First, there’s ego. That’s always in there somewhere. Second, there’s a desire to create a lasting type of performance art. And third, there’s what one downtown video rental store cleverly terms “romance.” At least that’s what it says on that sign above the locked door.

To hear Scozz, the drummer for up-and-coming Georgia bad boys The Backseat Superstars tell it, his group is probably equally driven by all three.

One of the last truly raunchy hard rock bands left in that metropolis (or one of the first of a brand-new revival, depending on who you ask), the group pledges allegiance to the glory days of sex, drugs, rock and roll, and swimming pools. It’s an ethos that’s become known as part of the Decline of Western Civilization.

Scozz says his group is doing whatever they can to combat the rising tide of conformity that has threatened to kill off American hard rock for over a decade. Their group was formed in 2003 out of what he terms extreme frustration.

“We were primarily fed up with the nu-metal scene and cookie-cutter bands,” he says. “It’s so hard to tell the difference between bands these days, ya know? Bands these past few years really have no identity. There is so much angst and anger in music these days... but what happened to the fun? Rock and roll is supposed to be fun. It’s a release. Why do you want to try and remind yourself that life is so bad? Grow up.”

He acknowledges that given the state of the music industry today, his group – and others like them – have their work cut out for them – but they’re not stopping.

“We are not out to start a revolution. We would just like to show kids there is an alternative alternative! We’re all about having a good time. If the Industry takes note, than so be it. There’s a market out there for what we play, that’s for sure.”

And yet, despite their aversion to what the group’s promotional materials decry as “corporate rock,” there are many pop culture scholars who would quickly point

out that the style of vaguely glam “hair metal” that The Backseat Superstars put forth is notorious for representing some of the most crass corporate marketing in the history of the music business.

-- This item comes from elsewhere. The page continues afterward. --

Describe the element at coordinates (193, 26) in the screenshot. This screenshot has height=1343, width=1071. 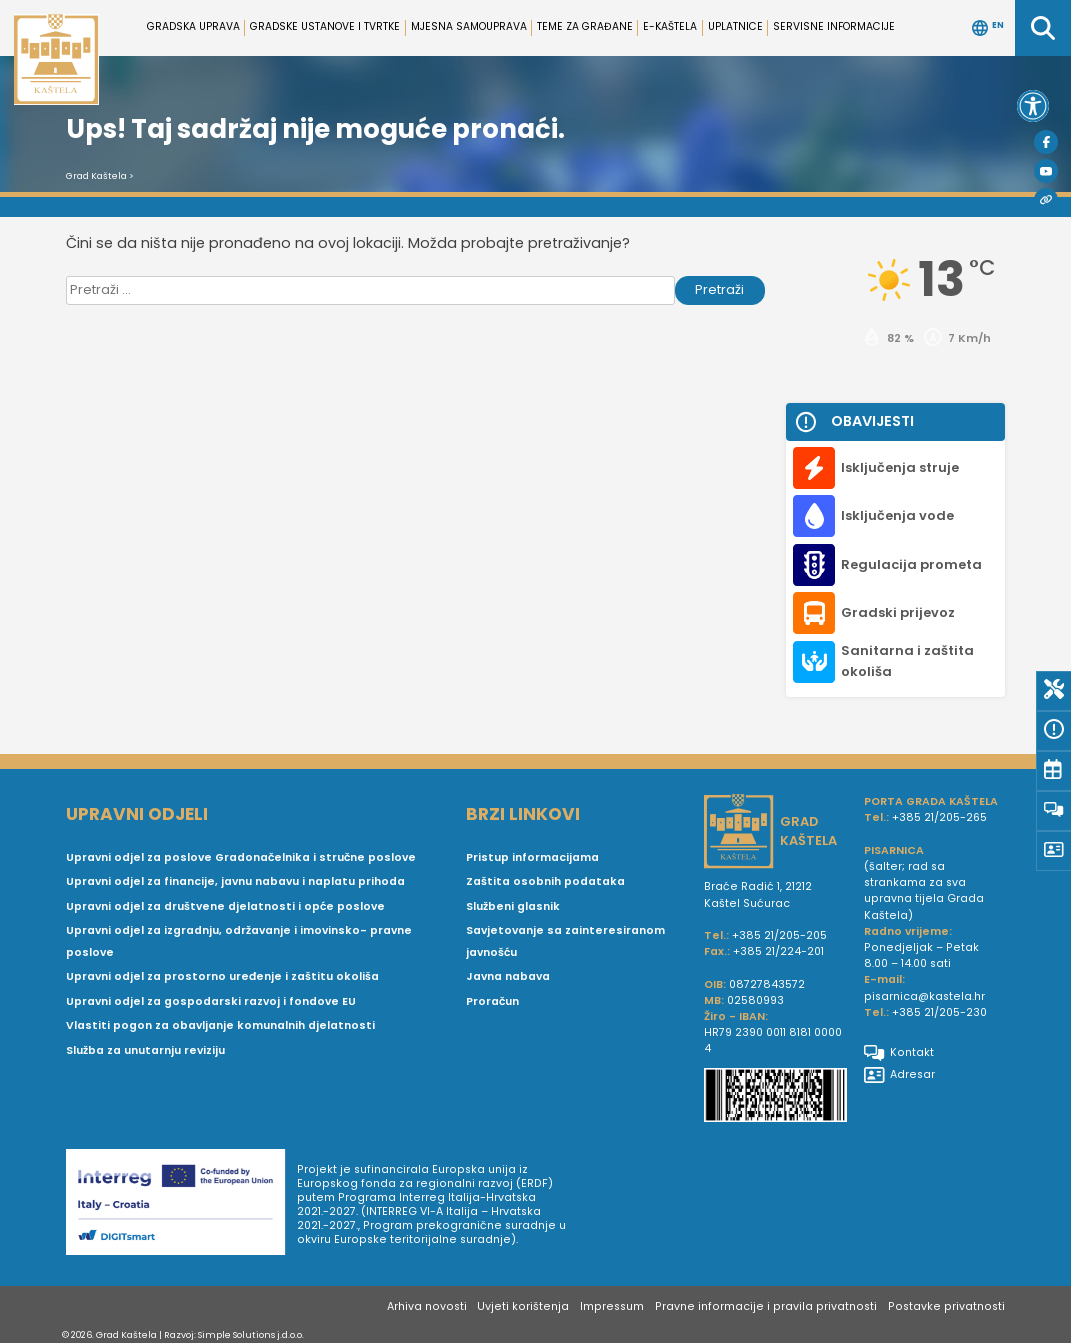 I see `Gradska uprava` at that location.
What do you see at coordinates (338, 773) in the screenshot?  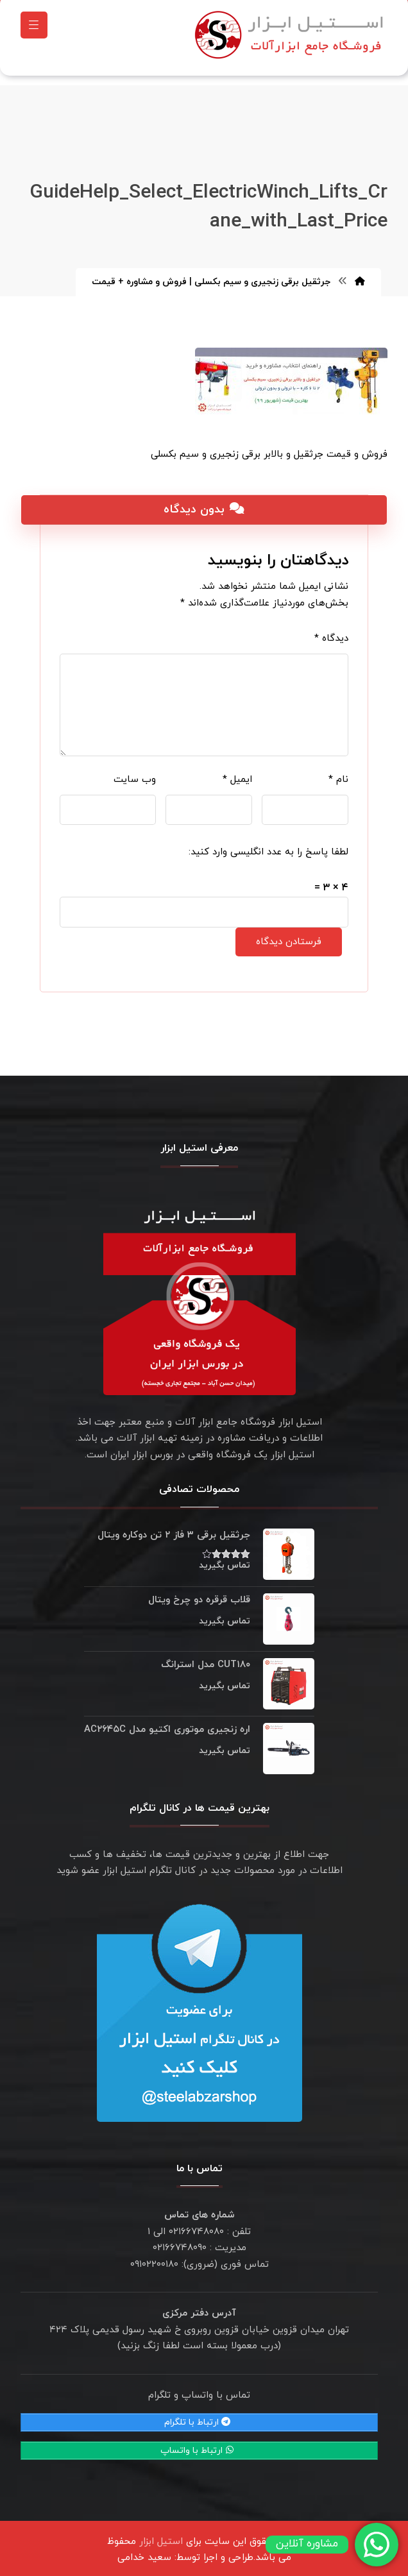 I see `نام` at bounding box center [338, 773].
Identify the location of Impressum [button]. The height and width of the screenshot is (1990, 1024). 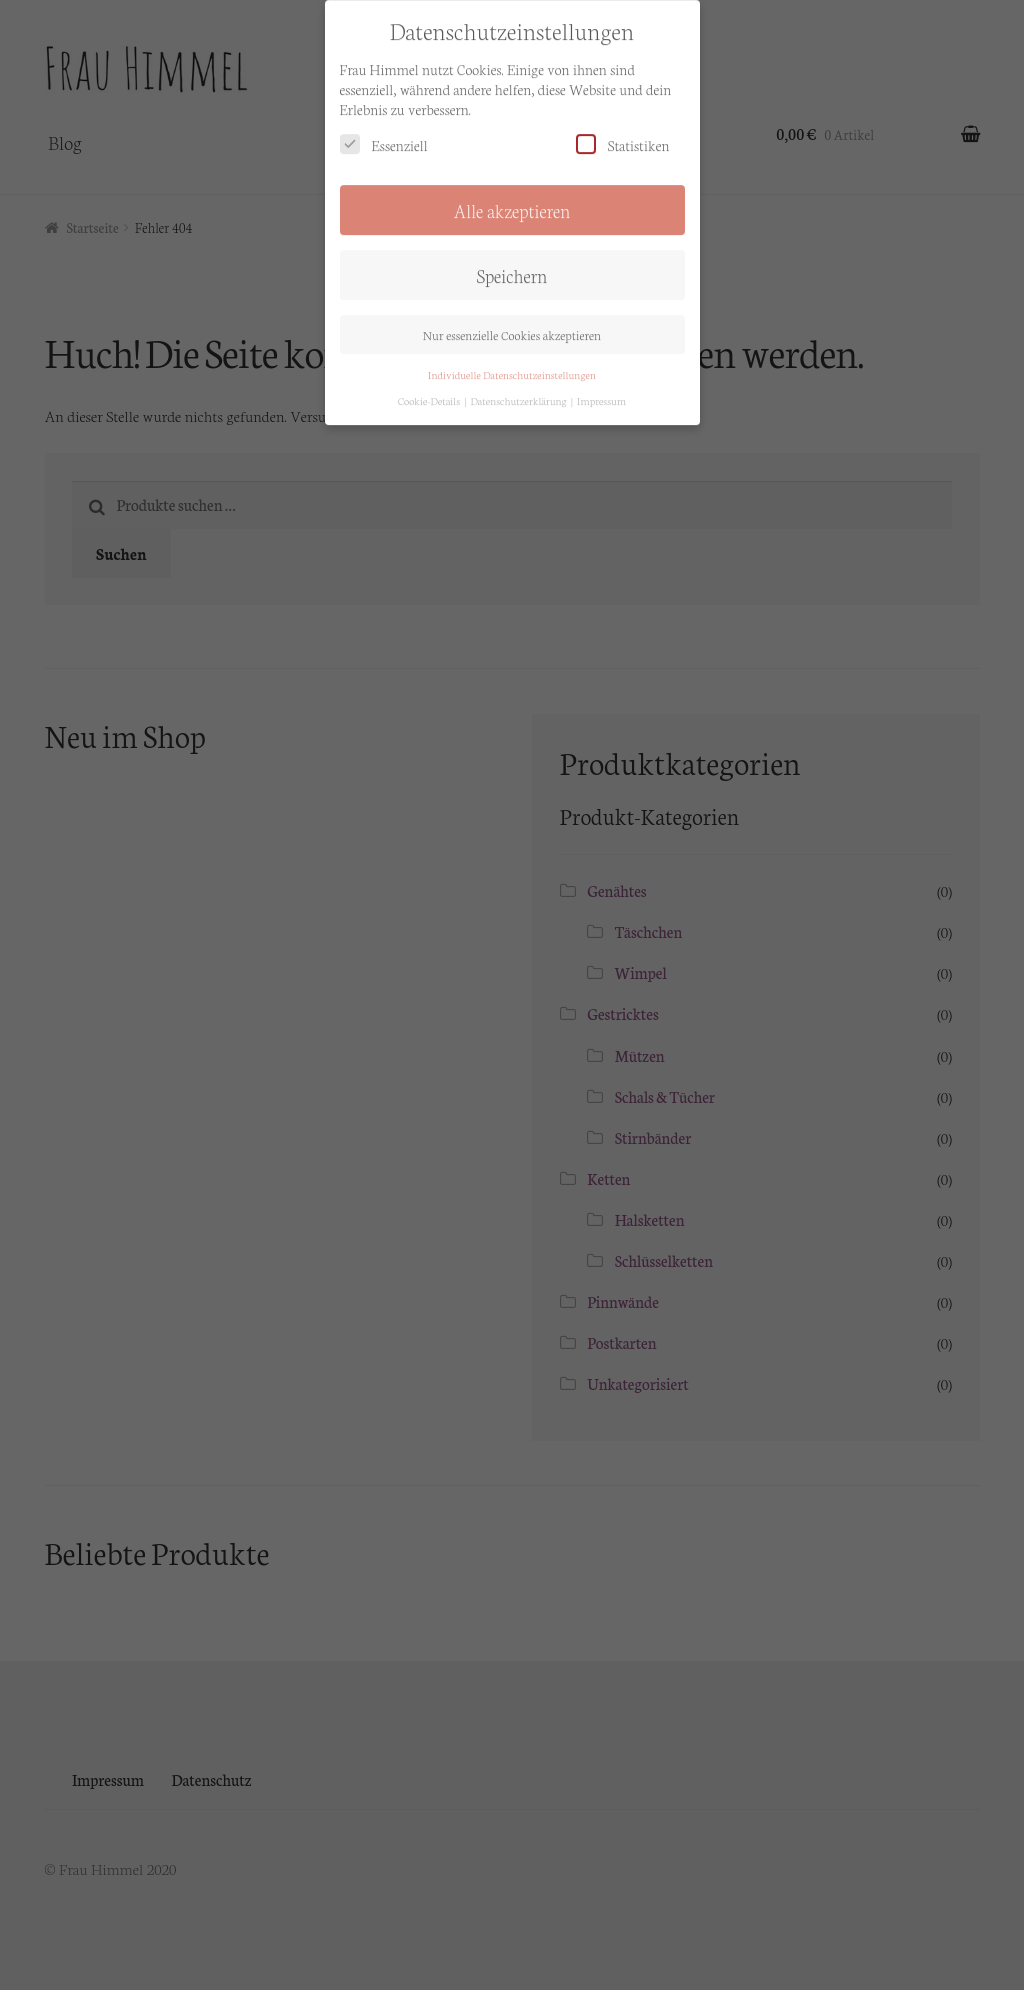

This irony is not entirely lost on Scozz.

“Yeah, it is kinda an oxymoron when you think of it,” he acknowledges. “What we are now is the underground. That really trips me out. We took out the loan in the late ‘80s and early ‘90s and we’re more than willing to pay it back!”

The group currently rehearses a couple of days a week, but they are likely intense practices, as they are an extremely impressive and tight unit. Scozz describes everyone in the band as “true professionals,” and says the best part about all the members having secure careers outside of music as being a real boon to their development.

When it comes to signing a record deal, he proclaims, “We have nothing but time.”

Another one of his personal goals will be realized in just a few weeks, when his band plays at a charity benefit called CrueFest at the famous Whiskey A-Go-Go in Los Angeles. They’ll appear with several other up-and-coming acts from around the world, all of whom are devoted fans of metal legends Motley Crue.

“I have been waiting twenty-some odd years to play the Whiskey and it will be a highlight of all of our careers,” he gushes.

Scozz is around the same age as Crue’s famed drummer Tommy Lee – who’s still on of his musical heroes.

“It is hard work doing what we do when you get into your late ‘30s and early

‘40s. You have to work that much harder. I am 42 years old and can still kick ass, so bring it on, junior.”

The Backseat Superstars play an 18+ show at The Jinx on Saturday night. ASG and Misfortune 500 appear as well.